To the editor:
We read with interest recent reports of minimal change disease and glomerulonephritis following receipt of the severe acute respiratory syndrome coronavirus 2 (SARS-CoV-2) mRNA vaccine, including 1 case of anti–glomerular basement membrane (anti-GBM) antibody disease.1
We would like to report another case of anti-GBM disease, which had coexistent mesangial IgA deposits. The patient is an older woman with previously normal renal function and no significant past medical history, prior coronavirus disease 2019 (COVID-19) infection, or medication use, who developed fevers, anorexia, nausea, and gross hematuria 2 weeks after receiving the second dose of the Moderna SARS-CoV-2 vaccine. Symptoms lasted 2 weeks, and she presented with acute kidney injury (peak creatinine, 7.8 mg/dl), a urine protein-to-creatinine ratio of 1.9 g/g, and active urinary sentiment. Serologic evaluation revealed a positive anti-GBM; anti-neutrophil cytoplasmic autoantibody (ANCA), anti-nuclear antibody (ANA), anti–double-stranded DNA, complements, serum and urine protein electrophoresis, hepatitis C virus, hepatitis B virus, and HIV were negative. SARS-CoV-2 was negative by polymerase chain reaction, and blood and urine cultures were negative. Testing for anti–SARS-CoV-2 antibodies was not performed. Kidney biopsy (Figure 1 ) revealed a diffusely crescentic glomerulonephritis, with 100% active cellular crescents and no significant chronic injury. Immunofluorescence showed linear staining of GBMs for IgG (3+), and granular mesangial staining for IgA (2–3+), with associated rare mesangial deposits by electron microscopy. There was no clinical evidence of pulmonary involvement. She was treated with methylprednisolone, Cytoxan, plasmapheresis, and hemodialysis, and she remains dialysis-dependent.

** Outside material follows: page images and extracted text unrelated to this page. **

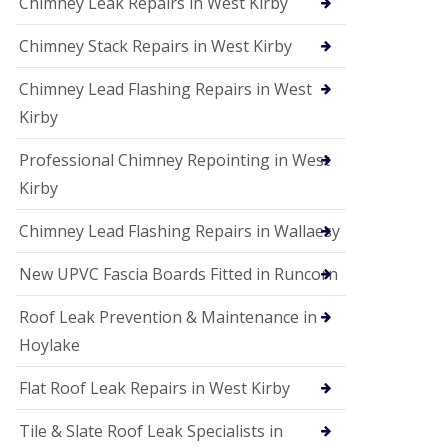
Chimney Leak Repairs in West Kirby
Chimney Stack Repairs in West Kirby
Chimney Lead Flashing Repairs in West
Kirby
Professional Chimney Repointing in West
Kirby
Chimney Lead Flashing Repairs in Wallaesy
New UPVC Fascia Boards Fitted in Runcorn
Roof Leak Prevention & Maintenance in
Hoylake
Flat Roof Leak Repairs in West Kirby
Tile & Slate Roof Leak Specialists in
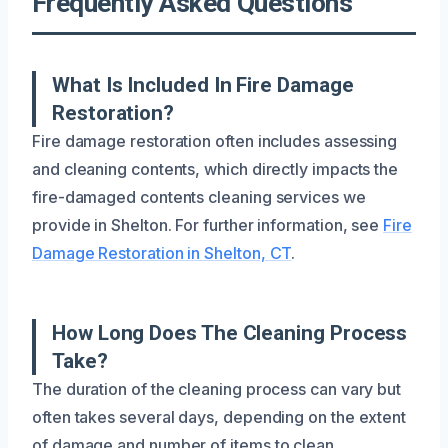
Frequently Asked Questions
What Is Included In Fire Damage
Restoration?
Fire damage restoration often includes assessing
and cleaning contents, which directly impacts the
fire-damaged contents cleaning services we
provide in Shelton. For further information, see
Fire
Damage Restoration in Shelton, CT
.
How Long Does The Cleaning Process
Take?
The duration of the cleaning process can vary but
often takes several days, depending on the extent
of damage and number of items to clean.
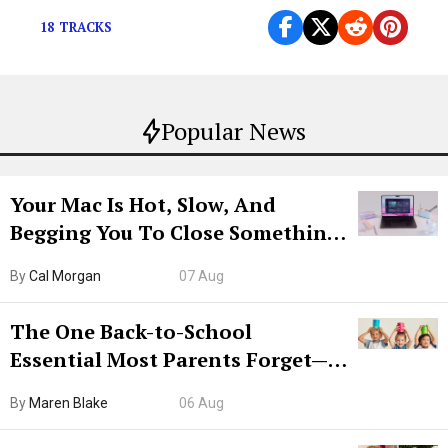
18 TRACKS
Popular News
Your Mac Is Hot, Slow, And
Begging You To Close Something.
Try CleanMyMac Free For 7 Days
By
Cal Morgan
07 Aug
The One Back-to-School
Essential Most Parents Forget—
Hiya Is 50% Off Right Now
By
Maren Blake
06 Aug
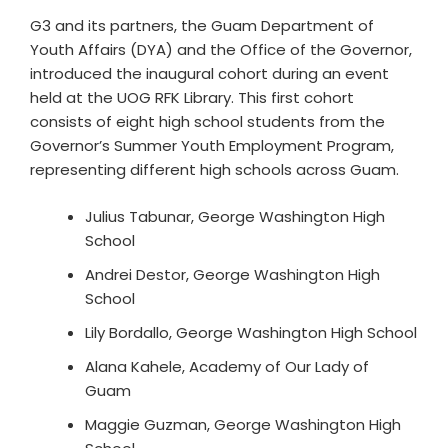
G3 and its partners, the Guam Department of
Youth Affairs (DYA) and the Office of the Governor,
introduced the inaugural cohort during an event
held at the UOG RFK Library. This first cohort
consists of eight high school students from the
Governor’s Summer Youth Employment Program,
representing different high schools across Guam.
Julius Tabunar, George Washington High
School
Andrei Destor, George Washington High
School
Lily Bordallo, George Washington High School
Alana Kahele, Academy of Our Lady of
Guam
Maggie Guzman, George Washington High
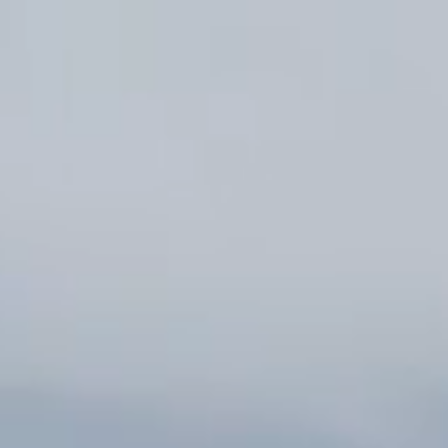
Mina-Mina Beach
Restaurant
Hotels & Services
Wedding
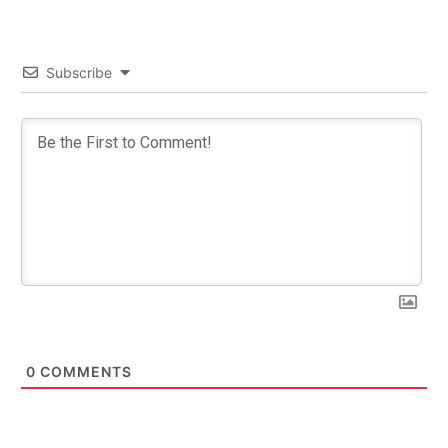
Subscribe
0
COMMENTS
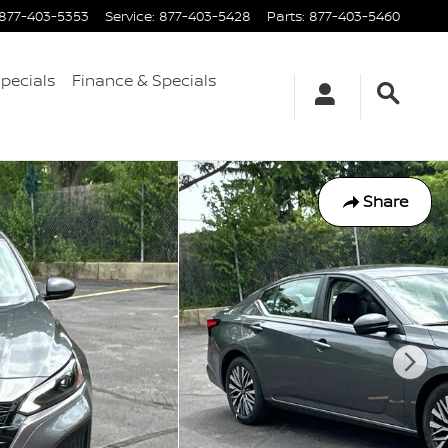
877-403-5353
Service
:
877-403-5428
Parts
:
877-403-5460
Specials
Finance & Specials
Share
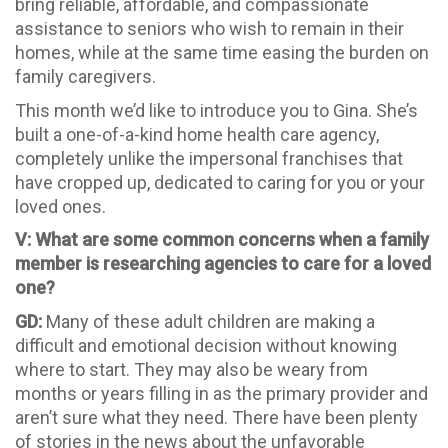
bring reliable, affordable, and compassionate
assistance to seniors who wish to remain in their
homes, while at the same time easing the burden on
family caregivers.
This month we’d like to introduce you to Gina. She’s
built a one-of-a-kind home health care agency,
completely unlike the impersonal franchises that
have cropped up, dedicated to caring for you or your
loved ones.
V: What are some common concerns when a family
member is researching agencies to care for a loved
one?
GD:
Many of these adult children are making a
difficult and emotional decision without knowing
where to start. They may also be weary from
months or years filling in as the primary provider and
aren’t sure what they need. There have been plenty
of stories in the news about the unfavorable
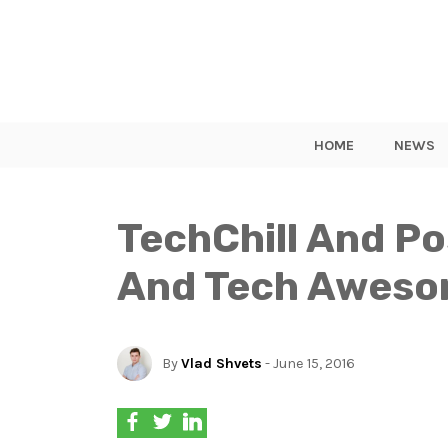
HOME
NEWS
TechChill And Po
And Tech Awesom
By
Vlad Shvets
- June 15, 2016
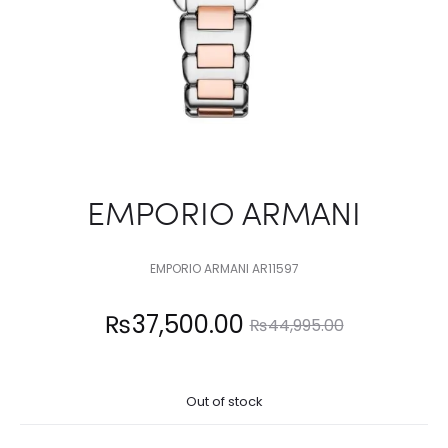
EMPORIO ARMANI
EMPORIO ARMANI AR11597
Current
Original
₨
37,500.00
₨
44,995.00
price
price
Out of stock
is:
was:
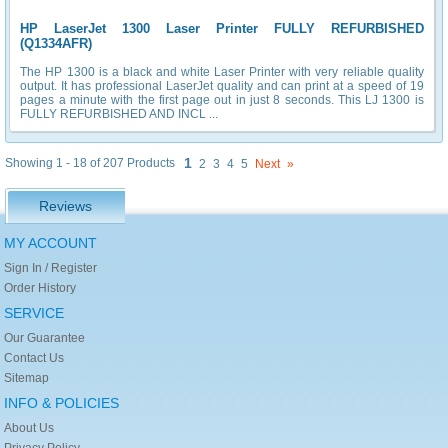
HP LaserJet 1300 Laser Printer FULLY REFURBISHED
(Q1334AFR)
The HP 1300 is a black and white Laser Printer with very reliable quality
output. It has professional LaserJet quality and can print at a speed of 19
pages a minute with the first page out in just 8 seconds. This LJ 1300 is
FULLY REFURBISHED AND INCL ...
1
Showing 1 - 18 of 207 Products
2
3
4
5
Next
»
Reviews
MY ACCOUNT
Sign In / Register
Order History
SERVICE
Our Guarantee
Contact Us
Sitemap
INFO & POLICIES
About Us
Privacy Policy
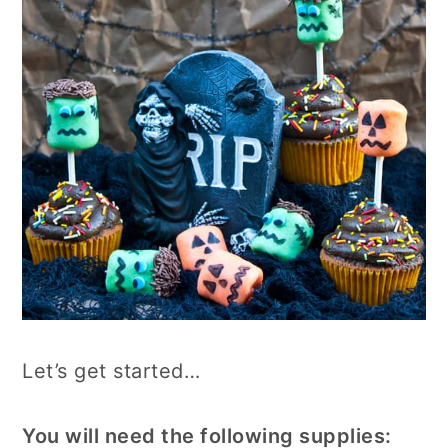
Let’s get started…
You will need the following supplies:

Spatial and temporal clustering of anti-GBM2 suggests an environmental trigger, and regionally increased incidence of anti-GBM during the COVID-19 pandemic has been documented.3 In the latter investigation, although all 5 of the 8 tested patients presenting with anti-GBM were negative for SARS-CoV-2 infection by polymerase chain reaction, 4 had IgM antibodies (1 with concurrent IgG) to the SARS-CoV-2 spike protein, raising the possibility that the immune response to SARS-CoV-2 could be related to the development of anti-GBM in some patients. In the setting of widespread infection or vaccination, true disease associations require time to emerge. Whether current cases can be attributed to COVID-19 vaccine–related immune response is speculative but intriguing, and warrants investigation.
References
- 1.Tan H.Z., Tan R.Y., Choo J.C.J. Is COVID-19 vaccination unmasking glomerulonephritis? Kidney Int. 2021;100:469–471. doi: 10.1016/j.kint.2021.05.009. [DOI] [PMC free article] [PubMed] [Google Scholar]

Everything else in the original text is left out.